RESISTENSI KEPENTINGAN, DJP VS PERBANKAN
Melihat tren tax ratio Indonesia dalam satu dekade terakhir yang tak kunjung berubah di level 12%, mengindikasikan masih lemahnya sistem administrasi perpajakan di Indonesia, salah satunya adalah database perpajakan yang buruk.
Sudah 13 tahun reformasi birokrasi mengiringi perjalanan DJP menjadi institusi yang modern, namun hingga saat ini DJP masih saja tidak mempunyai data yang kongkrit untuk mengukur kuantitas seberapa besar Wajib Pajak harus membayar pajaknya secara real. Terlebih dengan diterapkannya sistem self assessment yang rentan menimbulkan tax avoidance, dengan mempunyai high quality database setidaknya dapat digunakan sebagai alat preventive control bagi Wajib Pajak yang ingin melakukan pengemplangan pajak. DJP sebagai institusi perpajakan di Indonesia, sudah sepatutnya mempunyai basis data wajib pajak yang kuat, database yang terintegrasi ke seluruh lembaga/instansi pemerintahan secara by system, misalnya data yang terintegrasi dengan KTP melalui Pemerintah Daerah serta data yang terintegrasi dengan simpanan nasabah melalui dunia Perbankan. Dengan terintegrasinya basis data pajak dengan berbagai lembaga/institusi pemerintah terkait, diharapkan akan membuka peluang potensi baru serta pengawasan yang semakin runcing, yang impact-nya adalah peningkatan penerimaan negara yang bersumber dari pendapatan pajak. Sayangnya, harapan DJP untuk mempunyai high quality database rasanya sangat sulit tercapai, terutama dalam hal membuka rahasia bank.
Sebenarnya untuk dapat membuka akses perbankan bukanlah sesuatu yang haram bagi DJP, karena sudah ada aturan hukum Perundang-undangan yang mengatur, namun aturan tersebut dinilai hanya memberikan ruang lingkup akses yang terlalu sempit serta birokrasi yang rumit, sehingga DJP menginginkan diberikan akses yang lebih luas serta waktu proses yang lebih singkat.
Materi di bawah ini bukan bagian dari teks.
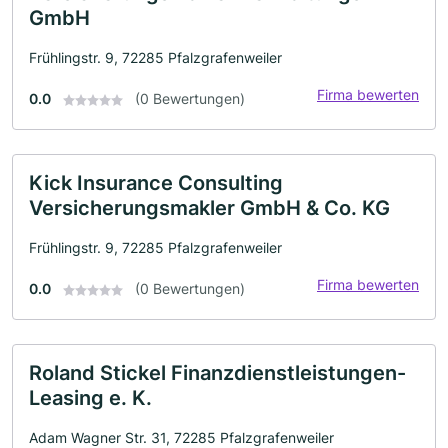
GmbH
Frühlingstr. 9, 72285 Pfalzgrafenweiler
Firma bewerten
0.0
(0 Bewertungen)
Kick Insurance Consulting
Versicherungsmakler GmbH & Co. KG
Frühlingstr. 9, 72285 Pfalzgrafenweiler
Firma bewerten
0.0
(0 Bewertungen)
Roland Stickel Finanzdienstleistungen-
Leasing e. K.
Adam Wagner Str. 31, 72285 Pfalzgrafenweiler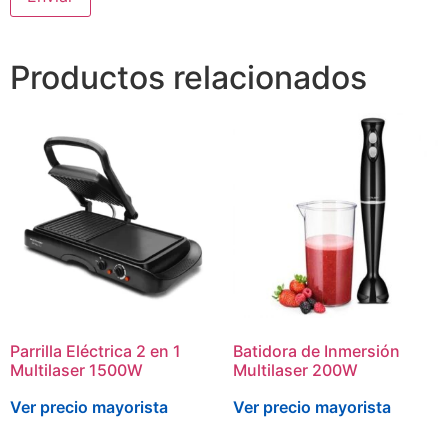
Productos relacionados
Parrilla Eléctrica 2 en 1
Batidora de Inmersión
Multilaser 1500W
Multilaser 200W
Ver precio mayorista
Ver precio mayorista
Sistem tata hukum Indonesia yang mengatur relation antara rahasia bank dengan pajak antara lain tertuang dalam Undang-Undang No. 10 Tahun 1998 tentang Perubahan atas Undang-Undang Nomor 7 Tahun 1992 tentang Perbankan, Undang-Undang No.6 Tahun 1983 tentang Ketentuan Umum dan Tata Cara Perpajakan Sebagaimana Telah Diubah dengan Undang-Undang Nomor 16 Tahun 2009, Peraturan Bank Indonesia No. 2/19/PBI/2000 tentang Persyaratan dan Tata Cara Pemberian Perintah atau Izin Tertulis Membuka Rahasia Bank, serta Peraturan Menteri Keuangan No.87/PMK.03/2013 tentang Tata Cara Permintaan Keterangan atau Bukti Dari Pihak-Pihak yang Terikat oleh Kewajiban Merahasiakan.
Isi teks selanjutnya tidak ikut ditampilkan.